MINI REVIEW RATINGS

The End of Paperbacks

Electronic readers are everywhere. This will be the future, it is inevitable. As iPods overtook CDs, which overtook cassettes, so the electronic readers will replace the delightfully cumbersome paperback novels that line our shelves. It was only a matter of time for the comfort of a well-worn novel to fall by the wayside for the ability to carry hundreds of books at once.

This is not to say that Kindles, Readers and other brands of this device are not without advantages. On average $200 to $400, they are certainly not a bad investment in comparison to a library full of hardbacks. There are hundreds of thousands of ebooks available to purchase with some available for free. They have bookmark functions and sophisticated screens meant to mimic the real thing. Electronic readers hold up to hundreds of books, allowing for mood rather than availability to decide your reading material.
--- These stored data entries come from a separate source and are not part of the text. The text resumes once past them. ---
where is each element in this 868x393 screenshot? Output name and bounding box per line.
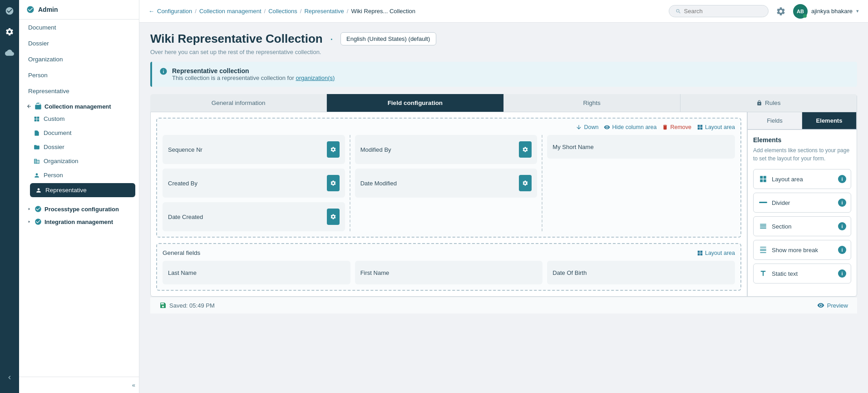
language-selector-wrapper[interactable]: English (United States) (default) Dutch … [340, 32, 436, 45]
sidebar-sub-organization[interactable]: Organization [26, 154, 139, 168]
tab-rules[interactable]: Rules [681, 94, 857, 112]
field-date-modified[interactable]: Date Modified [355, 169, 538, 198]
elements-title: Elements [753, 136, 851, 144]
breadcrumb-config[interactable]: Configuration [157, 8, 192, 15]
element-section[interactable]: Section i [753, 216, 851, 236]
breadcrumb-collections[interactable]: Collections [268, 8, 297, 15]
svg-rect-2 [35, 119, 37, 121]
element-layout-area[interactable]: Layout area i [753, 169, 851, 189]
field-date-created[interactable]: Date Created [163, 202, 345, 231]
cloud-icon[interactable] [3, 46, 16, 59]
field-first-name[interactable]: First Name [355, 261, 543, 284]
layout-icon [697, 124, 703, 130]
field-my-short-name[interactable]: My Short Name [547, 135, 735, 159]
down-btn[interactable]: Down [576, 124, 598, 130]
breadcrumb: ← Configuration / Collection management … [148, 8, 415, 15]
field-modified-by[interactable]: Modified By [355, 135, 538, 164]
hide-column-btn[interactable]: Hide column area [604, 124, 656, 130]
user-info[interactable]: AB ajinkya bhakare ▾ [793, 4, 859, 19]
element-divider[interactable]: Divider i [753, 193, 851, 213]
language-select[interactable]: English (United States) (default) Dutch … [340, 32, 436, 45]
layout-area-btn-top[interactable]: Layout area [697, 124, 735, 130]
collapse-btn[interactable]: « [132, 382, 135, 388]
admin-icon[interactable] [3, 5, 16, 17]
org-link[interactable]: organization(s) [296, 75, 335, 81]
field-gear-sequence[interactable] [327, 141, 340, 158]
breadcrumb-collection-mgmt[interactable]: Collection management [199, 8, 261, 15]
field-gear-date-created[interactable] [327, 209, 340, 225]
preview-icon [817, 302, 824, 309]
svg-rect-3 [37, 119, 39, 121]
page-header: Wiki Representative Collection · English… [150, 32, 857, 46]
sidebar-integration[interactable]: Integration management [19, 214, 139, 227]
gear-icon[interactable] [776, 6, 786, 16]
field-last-name[interactable]: Last Name [163, 261, 350, 284]
static-text-info[interactable]: i [838, 269, 846, 278]
field-date-of-birth[interactable]: Date Of Birth [547, 261, 735, 284]
settings-icon[interactable] [3, 25, 16, 38]
search-icon [676, 8, 681, 15]
info-icon [159, 67, 168, 75]
collection-management-label: Collection management [44, 103, 111, 110]
tab-general-information[interactable]: General information [150, 94, 327, 112]
column-3: My Short Name [547, 135, 735, 231]
layout-area-icon [758, 174, 768, 184]
integration-label: Integration management [44, 219, 113, 225]
sidebar-sub-representative[interactable]: Representative [30, 183, 135, 197]
show-more-info[interactable]: i [838, 246, 846, 254]
field-gear-created[interactable] [327, 175, 340, 191]
processtype-label: Processtype configuration [44, 206, 119, 213]
search-box[interactable] [669, 5, 769, 17]
search-input[interactable] [684, 8, 762, 15]
back-btn[interactable]: ← [148, 8, 154, 15]
field-gear-date-modified[interactable] [519, 175, 532, 191]
sidebar-collection-management[interactable]: Collection management [19, 99, 139, 112]
field-created-by[interactable]: Created By [163, 169, 345, 198]
right-panel-tab-fields[interactable]: Fields [748, 112, 802, 129]
remove-btn[interactable]: Remove [662, 124, 691, 130]
sidebar-item-dossier[interactable]: Dossier [19, 35, 139, 51]
layout-area-info[interactable]: i [838, 175, 846, 183]
expand-icon[interactable] [3, 371, 16, 384]
breadcrumb-representative[interactable]: Representative [304, 8, 344, 15]
right-panel-tab-elements[interactable]: Elements [802, 112, 857, 129]
field-sequence-nr[interactable]: Sequence Nr [163, 135, 345, 164]
tab-rights[interactable]: Rights [504, 94, 681, 112]
sidebar-processtype[interactable]: Processtype configuration [19, 202, 139, 214]
elements-desc: Add elements like sections to your page … [753, 146, 851, 163]
sidebar-sub-dossier[interactable]: Dossier [26, 140, 139, 154]
general-fields-section: General fields Layout area Last Name Fir… [156, 243, 741, 291]
element-show-more-break[interactable]: Show more break i [753, 240, 851, 260]
sidebar-sub-person[interactable]: Person [26, 168, 139, 182]
tab-content-field-config: Down Hide column area Remove Layout [150, 112, 857, 297]
preview-btn[interactable]: Preview [817, 302, 848, 309]
show-more-icon [758, 245, 768, 255]
admin-label: Admin [38, 6, 58, 13]
bottom-bar: Saved: 05:49 PM Preview [150, 297, 857, 313]
section-info[interactable]: i [838, 222, 846, 230]
sidebar-item-organization[interactable]: Organization [19, 51, 139, 67]
sidebar-sub-document[interactable]: Document [26, 126, 139, 140]
info-banner-text: This collection is a representative coll… [172, 75, 335, 81]
element-static-text[interactable]: Static text i [753, 264, 851, 284]
sidebar-sub-custom[interactable]: Custom [26, 112, 139, 126]
icon-rail [0, 0, 19, 393]
info-banner-title: Representative collection [172, 67, 335, 75]
status-dot [803, 14, 807, 18]
sidebar: Admin Document Dossier Organization Pers… [19, 0, 139, 393]
divider-info[interactable]: i [838, 199, 846, 207]
column-area-toolbar: Down Hide column area Remove Layout [163, 124, 735, 130]
down-icon [576, 124, 582, 130]
columns-grid: Sequence Nr Created By [163, 135, 735, 231]
sidebar-item-person[interactable]: Person [19, 67, 139, 83]
layout-area-btn-general[interactable]: Layout area [697, 250, 735, 256]
field-gear-modified[interactable] [519, 141, 532, 158]
svg-rect-4 [759, 202, 767, 203]
column-area: Down Hide column area Remove Layout [156, 118, 741, 238]
general-fields-title: General fields [163, 249, 200, 256]
title-dot: · [330, 32, 333, 46]
sidebar-item-representative[interactable]: Representative [19, 83, 139, 99]
tab-field-configuration[interactable]: Field configuration [327, 94, 503, 112]
info-banner: Representative collection This collectio… [150, 62, 857, 87]
sidebar-item-document[interactable]: Document [19, 20, 139, 35]
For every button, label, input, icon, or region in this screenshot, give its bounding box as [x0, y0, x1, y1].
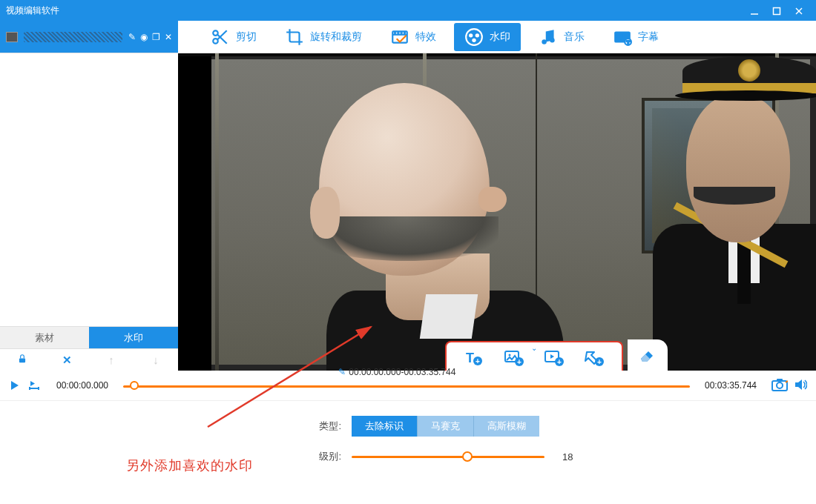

Eventually libraries will be obsolete and books will be museum pieces, and the sensation of reading will be forever different. But for me, the tactile experience of a book, an actual book, is part of the magic. The smell of old pages, the smoothness of a worn cover, the satisfaction of picking up a book and remembering the last time you held it, these things are part of the experience. And something I will not give up.

The Well Written Rape

Alice Sebold's The Lovely Bones probably sat on everyone's shelves untouched as other more interesting looking books passed the readers eyes first. I can tell you that was the case with me. I always saw something that I thought looked better, more interesting, more what I was in the mood for.....you know. I had no idea what I was missing.

Sebold’s writing is a masterful handling of this delicate art. The rape and murder of a young girl is something that must be done so carefully. The reader must witness her pain; the writer must flesh out the sensations but not so much as to be smothering. You must have enough pain, embarrassment, helplessness, powerlessness and fear to make it real, yet refrain from taking to the complete truth, which is a violence we can’t handle.

Sebold crafts this key scene with a care and precision that makes you know you can trust her; that she will be taking you somewhere real. Very often authors create something and hope that readers will embrace it, allow this story in. But Sebold created a world that allows the reader in. This gift is so rare and the distinction between the two so hard to make, that very few are recognized for being able to do this.

Her prose is beautiful, the story compelling, but the thing that rises strongest from this work is Sebold's talent. Quiet and unassuming, it envelops and draws you in. And when you reach the end, the hold that was placed upon you, completely unawares, is broken. As it slowly dissipates, a quiet satisfaction settles in.